Give back, unaltered, the lines from the one with "comparer les compétences des candidats avec" to the end of the material, omitting pictures.
=== Section Start ===
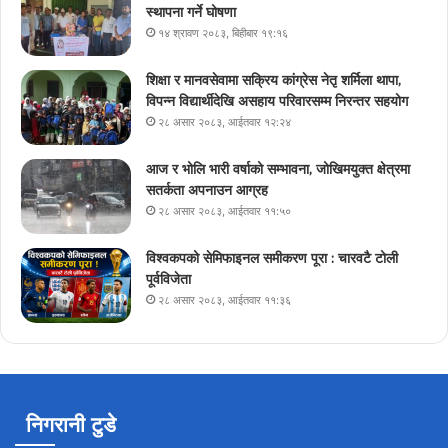
स्थापना गर्ने घोषणा
१४ श्रावण २०८३, बिहीबार १९:१६
शिक्षा र मानवसेवामा सक्रिय कांग्रेस नेतृ शर्मिला थापा,
विपन्न विद्यार्थीदेखि असहाय परिवारसम्म निरन्तर सहयोग
२८ असार २०८३, आईतवार १२:२४
आज र भोलि भारी वर्षाको सम्भावना, जोखिमयुक्त क्षेत्रमा
सतर्कता अपनाउन आग्रह
२८ असार २०८३, आईतवार ११:५०
विश्वकपको सेमिफाइनल समीकरण पूरा : चारवटै टोली
पूर्वविजेता
२८ असार २०८३, आईतवार ११:३६
निगरानी टुडे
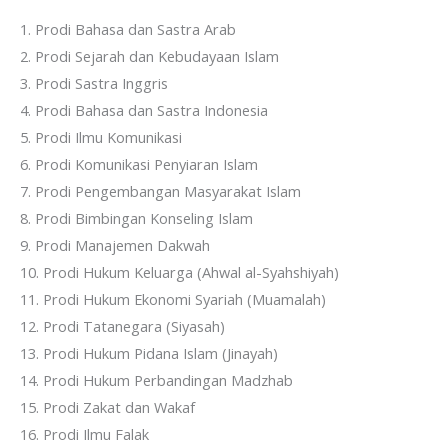
1. Prodi Bahasa dan Sastra Arab
2. Prodi Sejarah dan Kebudayaan Islam
3. Prodi Sastra Inggris
4. Prodi Bahasa dan Sastra Indonesia
5. Prodi Ilmu Komunikasi
6. Prodi Komunikasi Penyiaran Islam
7. Prodi Pengembangan Masyarakat Islam
8. Prodi Bimbingan Konseling Islam
9. Prodi Manajemen Dakwah
10. Prodi Hukum Keluarga (Ahwal al-Syahshiyah)
11. Prodi Hukum Ekonomi Syariah (Muamalah)
12. Prodi Tatanegara (Siyasah)
13. Prodi Hukum Pidana Islam (Jinayah)
14. Prodi Hukum Perbandingan Madzhab
15. Prodi Zakat dan Wakaf
16. Prodi Ilmu Falak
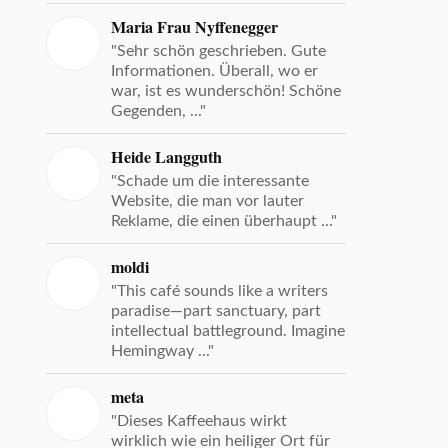
Maria Frau Nyffenegger
"Sehr schön geschrieben. Gute
Informationen. Überall, wo er
war, ist es wunderschön! Schöne
Gegenden, ..."
Heide Langguth
"Schade um die interessante
Website, die man vor lauter
Reklame, die einen überhaupt ..."
moldi
"This café sounds like a writers
paradise—part sanctuary, part
intellectual battleground. Imagine
Hemingway ..."
meta
"Dieses Kaffeehaus wirkt
wirklich wie ein heiliger Ort für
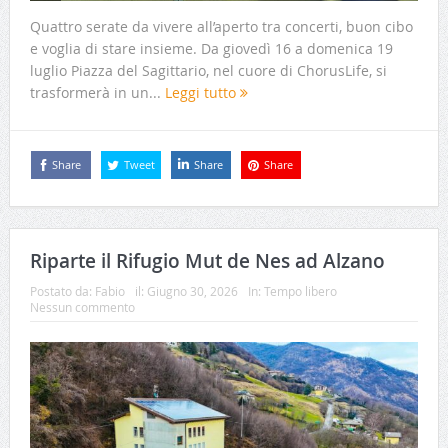
Quattro serate da vivere all’aperto tra concerti, buon cibo
e voglia di stare insieme. Da giovedì 16 a domenica 19
luglio Piazza del Sagittario, nel cuore di ChorusLife, si
trasformerà in un...
Leggi tutto
Share
Tweet
Share
Share
Riparte il Rifugio Mut de Nes ad Alzano
Postato da:
Fabio
il:
Giugno 30, 2026
In:
Tempo libero
Nessun commento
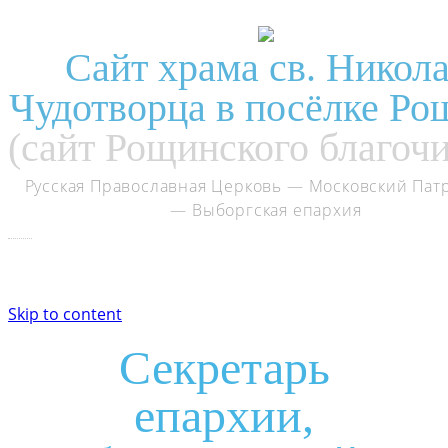
Сайт храма св. Никол
Чудотворца в посёлке Ро
(сайт Рощинского благоч
Русская Православная Церковь
— Московский Пат
— Выборгская епархия
Skip to content
Секретарь
епархии,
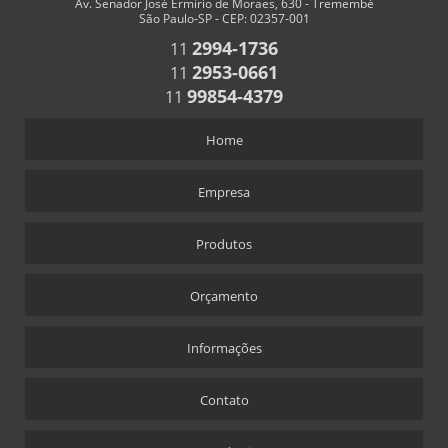
Av. Senador José Ermírio de Moraes, 630 - Tremembé
São Paulo-SP - CEP: 02357-001
CHAVEIRO PERSONALIZADO
2994-1736
11
CHAVEIRO RETANGULAR
2953-0661
11
CHAVEIROS COM TRILHO PARA NÚMEROS
99854-4379
11
CHAVEIROS PERSONALIZADOS RETANGULARES
Home
COFRES
COFRES EM ACRÍLICO
Empresa
CRACHÁS
Produtos
ALFINETE QUE ACOMPANHA CRACHÁ
CRACHÁ
Orçamento
CRACHÁ EM ACRÍLICO COM IMPRESSÃO DIGITAL
CRACHÁ NOVA ALABAMA
Informações
CRACHÁ VIA LASER
Contato
ÍMÃ QUE ACOMPANHA CRACHÁ
CÚPULAS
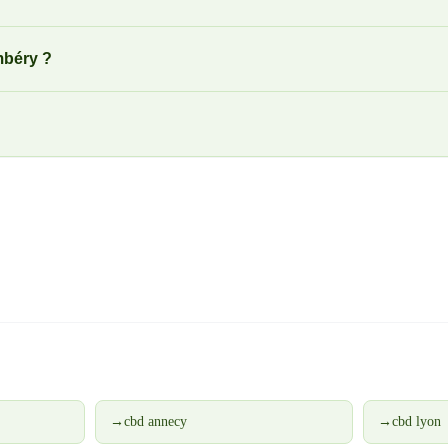
mbéry ?
→
cbd annecy
→
cbd lyon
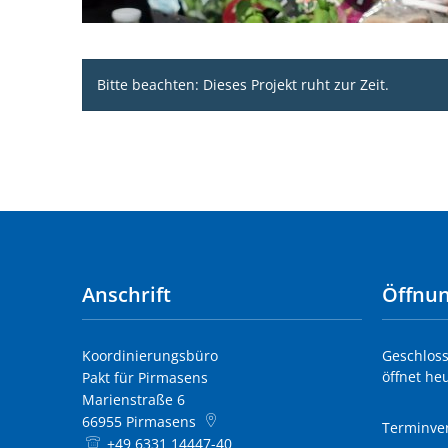
Bitte beachten: Dieses Projekt ruht zur Zeit.
Anschrift
Öffnun
Koordinierungsbüro
Klicken, 
Geschloss
öffnet he
Pakt für Pirmasens
Marienstraße 6
66955
Pirmasens
Terminve
+49 6331 14447-40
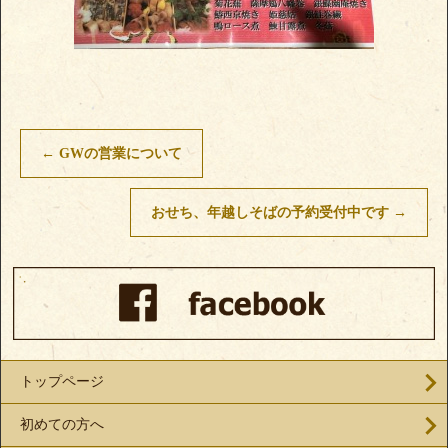
←
GWの営業について
おせち、年越しそばの予約受付中です
→
トップページ
初めての方へ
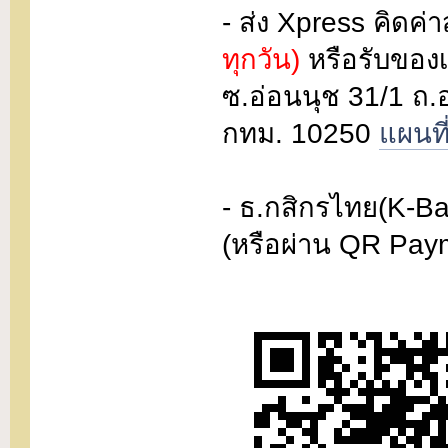
- ส่ง Xpress คิดค่า
ทุกวัน)
หรือรับของเ
ซ.อ่อนนุช 31/1 ถ
กทม. 10250
แผนที
- ธ.กสิกรไทย(K-Ba
(หรือผ่าน QR Pay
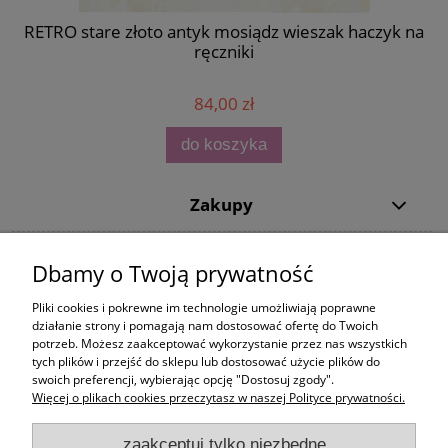
a
RETRO stare złoto antyk mosiądz wieszak haczyk na
RE
ręczniki
84,00 zł
do koszyka
Zakupy
Pomoc
Dbamy o Twoją prywatność
Moje konto
Pliki cookies i pokrewne im technologie umożliwiają poprawne
działanie strony i pomagają nam dostosować ofertę do Twoich
potrzeb. Możesz zaakceptować wykorzystanie przez nas wszystkich
Informacje
tych plików i przejść do sklepu lub dostosować użycie plików do
swoich preferencji, wybierając opcję "Dostosuj zgody".
Więcej o plikach cookies przeczytasz w naszej Polityce prywatności.
zaakceptuj tylko niezbędne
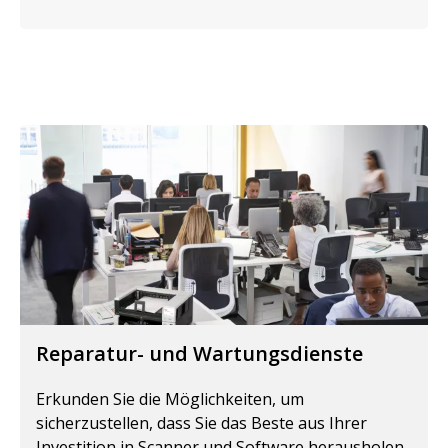
Reparatur- und Wartungsdienste
Erkunden Sie die Möglichkeiten, um
sicherzustellen, dass Sie das Beste aus Ihrer
Investition in Scanner und Software herausholen.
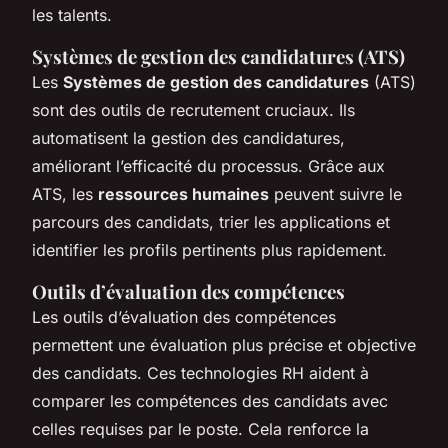
les talents.
Systèmes de gestion des candidatures (ATS)
Les
Systèmes de gestion des candidatures
(ATS)
sont des outils de recrutement cruciaux. Ils
automatisent la gestion des candidatures,
améliorant l’efficacité du processus. Grâce aux
ATS, les
ressources humaines
peuvent suivre le
parcours des candidats, trier les applications et
identifier les profils pertinents plus rapidement.
Outils d’évaluation des compétences
Les outils d’évaluation des compétences
permettent une évaluation plus précise et objective
des candidats. Ces technologies RH aident à
comparer les compétences des candidats avec
celles requises par le poste. Cela renforce la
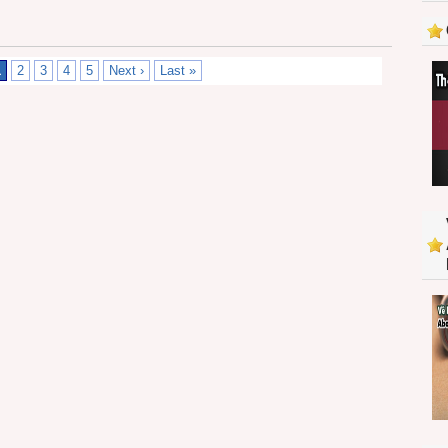
1
2
3
4
5
Next ›
Last »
=== Section End ===
#### [Answer]
comparer les compétences des candidats avec
celles requises par le poste. Cela renforce la
1
2
3
4
5
Next ›
Last »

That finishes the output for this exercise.